В тишине и ласке этого пейзажа появлялся всадник в полной гармонии со всей обстановкой. Лошадь бежала трусцой, очень медленно. Она везла всадника в прямоугольный манеж, проделывая несколько одинаковых точных маневров. При этом животное углубляло свои копыта в те следы, что она оставила при своих прежних выездках. Мужчина мог быть средневековым наездником в доспехах (в этом случае он махал белым флагом, а лошадь была покрыта вальтрапом), а мог быть современным наездником, одетым в твид, с шелковым шарфиком на шее, пахнущим приятной смесью из ароматного ветивера, кожи и навоза. Он никогда не смотрел на меня. Я считала его весьма обаятельным и знала, что ему известно о моем присутствии.

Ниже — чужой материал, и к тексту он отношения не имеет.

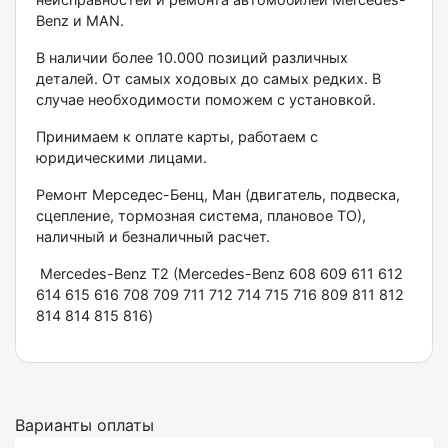
Веnz и МАN.
В наличии более 10.000 позиций различных
деталей. От самых ходовых до самых редких. В
случае необходимости поможем с установкой.
Принимаем к оплате карты, работаем с
юридическими лицами.
Ремонт Мерседес-Бенц, Ман (двигатель, подвеска,
сцепление, тормозная система, плановое ТО),
наличный и безналичный расчет.
Меrсеdеs-Веnz Т2 (Меrсеdеs-Веnz 608 609 611 612
614 615 616 708 709 711 712 714 715 716 809 811 812
814 814 815 816)
Варианты оплаты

В определенный момент он ускорял ритм, очень точно: движения лошади становились более четкими, более заметными, чуточку в духе Haute Ecole. Наездник начинал равномерно балансировать спереди назад. По мере того как ритм ускорялся, наездник укорачивал путь, так что в конце концов он начинал вертеться по кругу в центре прямоугольника. Я не видела его глаз, но мне казалось, что я могла бы легко вскочить на круп лошади за его спиной и что ему это понравилось бы. И все же чем больше он кружился, тем более пространство становилось для меня липким, как белый соус или майонез, в котором я вязла, в который погружалась, который парализовал мои движения или затруднял их. И мне никак не удавалось избавиться от этого густого, мягкого клея, душившего меня.

Я просыпалась, внезапно вздрагивая, вся в поту, без всякой возможности дышать. Я ненавидела этот сон, превращающийся в кошмар, от которого сердце выскакивало из груди. Я не могла идентифицировать наездника, у которого не было лица, потому что у него не было взгляда. Одним словом, я не понимала того образа, который так пугал меня, и воспоминание о котором я так старалась вытеснить.

Переживая тот сон на кушетке в глухом переулке, пытаясь как можно лучше воспроизвести каждый элемент, составляющий его, я осознала, что в своем описании была на границе двух миров. Один, хорошо мне известный, – мир моего доктора, мир матери: безопасный, приятный, чуть приторный, немного печальный, благопристойный, гармоничный, плоский. Другой, неизвестный мне, но бессознательно желанный в ту пору, когда мне снился сон, – мир приключений, мужчин, секса (поскольку тот наездник мне очень нравился), мир улицы. Остаться или уйти. Я вязла в проблеме, неразрешимой для девочки.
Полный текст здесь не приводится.